Everything comes back in OTLP JSON format. This powers the new aspire agent mcp and aspire otel CLI commands, but the real implication is bigger: you can now build tooling, scripts, and AI agent integrations that query your app’s telemetry directly.

Imagine an AI coding agent that can look at your actual distributed traces while debugging. That’s not hypothetical anymore — that’s what this API enables.

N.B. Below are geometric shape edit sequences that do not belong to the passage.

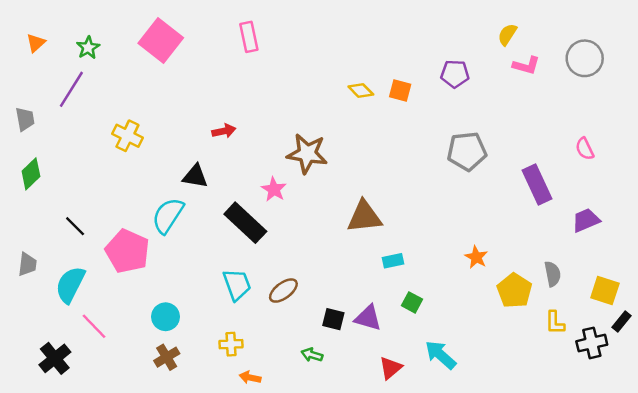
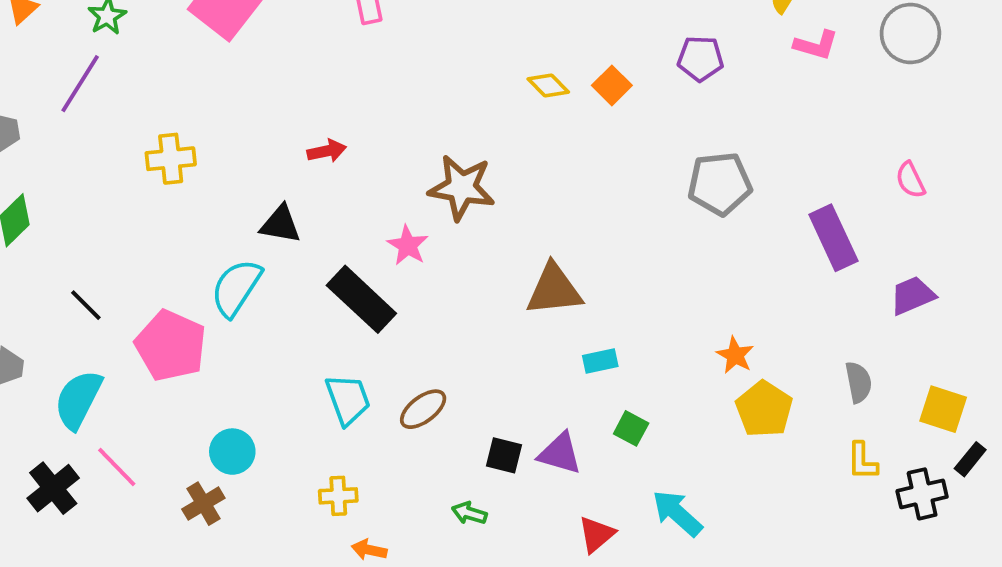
orange square: (400, 90) -> (612, 85), turned 30
yellow cross: (127, 136) -> (171, 159), turned -32
yellow pentagon: (514, 291) -> (764, 409), moved
brown cross: (167, 357) -> (203, 504), moved
black cross: (55, 358) -> (53, 488), moved

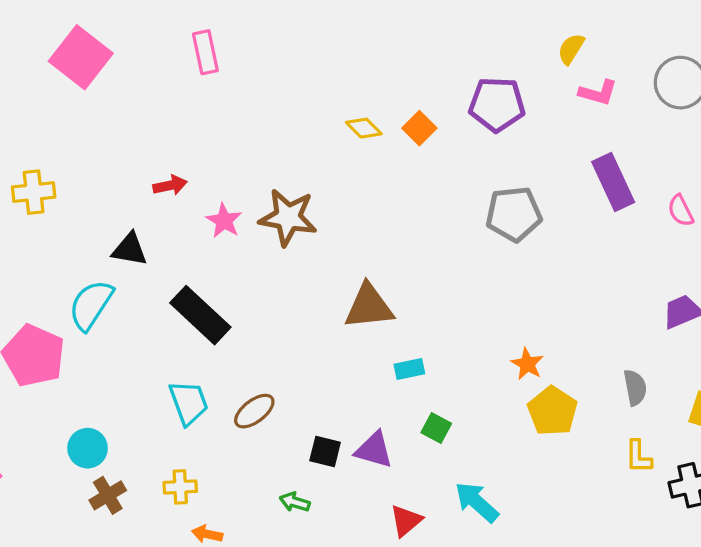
purple pentagon: (700, 59) -> (497, 104), size x1.4
purple rectangle: (833, 238) -> (613, 182), moved
pink star: (408, 245) -> (224, 221), moved
brown cross: (203, 504) -> (108, 495), moved

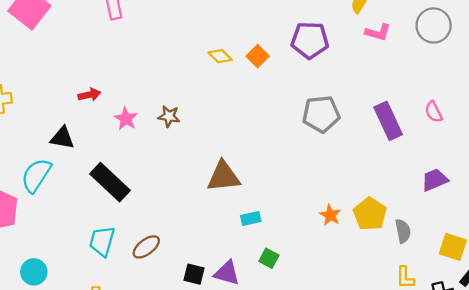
purple rectangle: (613, 182) -> (388, 121), moved
brown star: (288, 217) -> (169, 116), size x0.6
cyan trapezoid: (189, 403) -> (102, 241), turned -144
yellow pentagon: (553, 411) -> (370, 214), moved

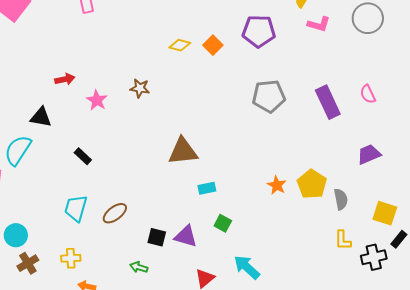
yellow diamond: (220, 56) -> (180, 45), turned -30
brown star: (169, 116) -> (140, 88), moved
black rectangle: (110, 182) -> (83, 156), size x0.5

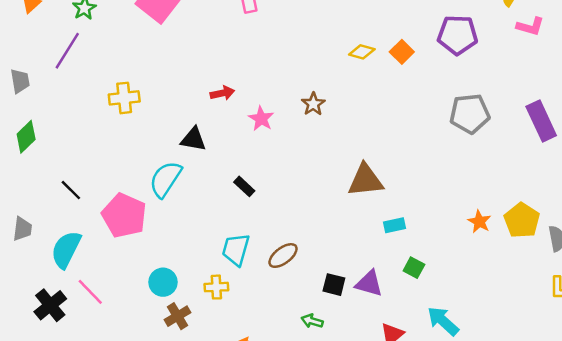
brown star: (140, 88) -> (313, 104), turned 30
yellow cross: (71, 258) -> (216, 287), moved

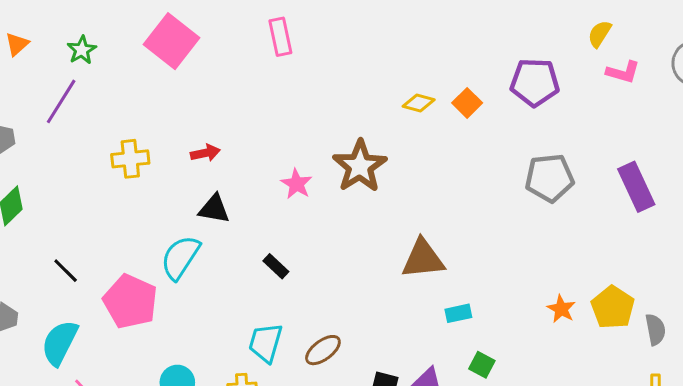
red arrow: (222, 93) -> (205, 153), moved
brown star: (313, 104) -> (360, 166), size x1.8

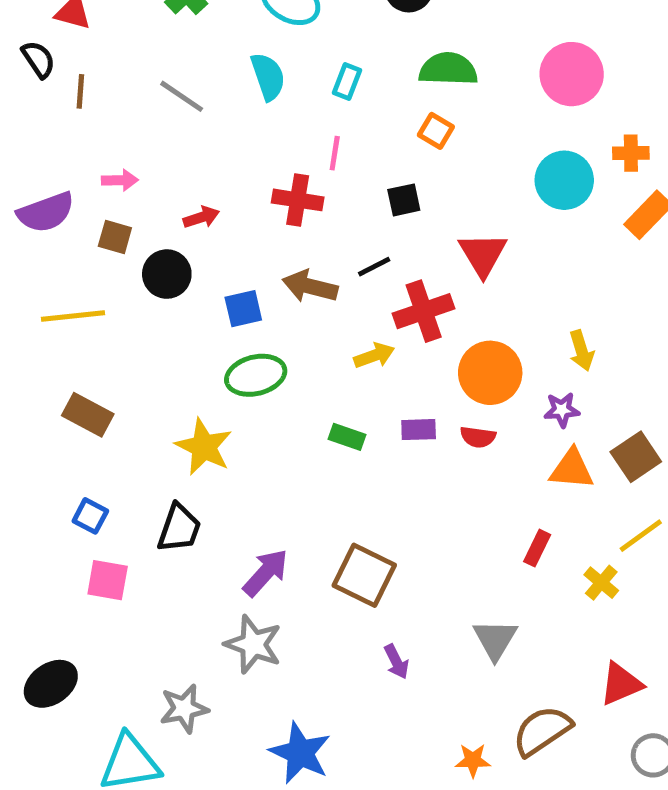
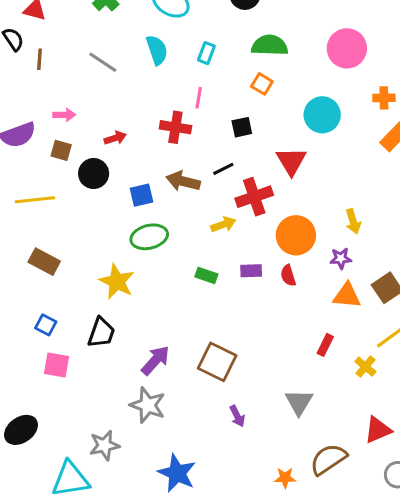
cyan circle: (564, 180) -> (322, 115), moved
red semicircle: (478, 437) -> (288, 275), turned 65

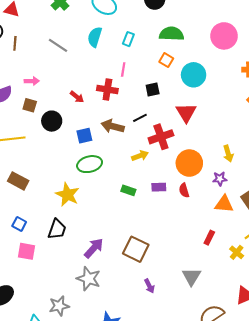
cyan semicircle: (157, 50) -> (95, 37), turned -144
cyan circle: (322, 115) -> (194, 75), moved
red arrow: (115, 138) -> (77, 97), moved, turned 56

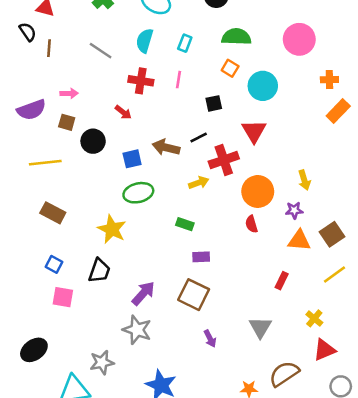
red cross: (107, 90) -> (141, 81), moved
purple rectangle: (159, 187) -> (201, 257), moved
yellow cross: (237, 252) -> (314, 318), moved

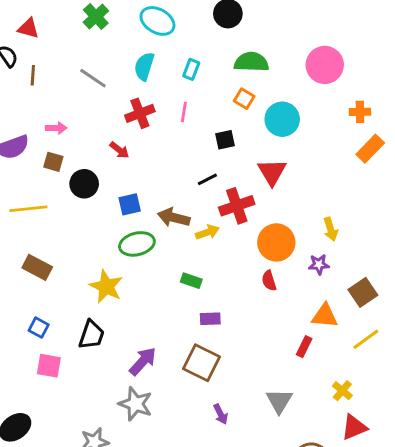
red cross: (141, 81) -> (140, 113), turned -30
brown arrow: (166, 147) -> (174, 218), moved
orange triangle: (299, 241) -> (325, 316), moved

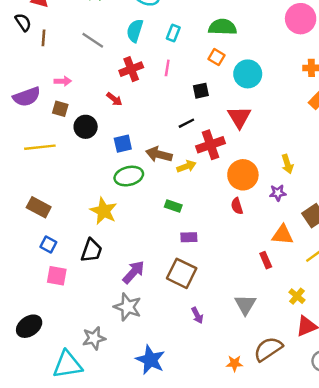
pink circle: (325, 65) -> (301, 19), moved
brown rectangle: (37, 267) -> (39, 207), moved
red rectangle: (304, 347) -> (266, 260), turned -49

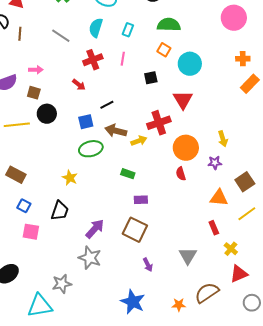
black line: (186, 123) -> (107, 105), moved
black circle: (86, 127) -> (47, 114), moved
yellow star: (104, 211) -> (70, 178), size x0.7
red rectangle: (266, 260) -> (214, 228), moved
blue star: (150, 360) -> (133, 302), moved

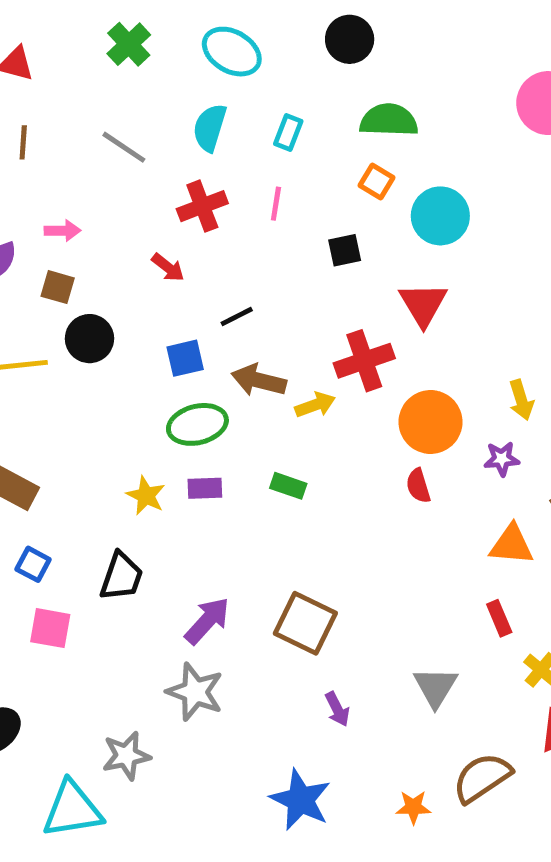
purple rectangle: (141, 200) -> (205, 488), moved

GenAI telemetry gets practical

If you’re building AI-powered apps with Semantic Kernel or Microsoft.Extensions.AI, you’ll appreciate the improved GenAI telemetry visualizer. Aspire 13.2 adds:

  • AI tool descriptions rendered as Markdown
  • A dedicated GenAI button on the traces page for quick AI trace access
  • Better error handling for truncated or non-standard GenAI JSON
  • Click-to-highlight navigation between tool definitions

The blog post mentions that VS Code Copilot chat, Copilot CLI, and OpenCode all support configuring an OTEL_EXPORTER_OTLP_ENDPOINT. Point them at the Aspire dashboard and you can literally watch your AI agents think in real time through telemetry. That’s a debugging experience you won’t find anywhere else.

Wrapping up

Aspire 13.2 takes the dashboard from “nice debugging UI” to “programmable observability platform.” The export/import workflow alone saves real time on distributed debugging, and the telemetry API opens the door to AI-assisted diagnostics.

If you’re already on Aspire, upgrade. If you’re not — this is a good reason to check out aspire.dev and see what the fuss is about.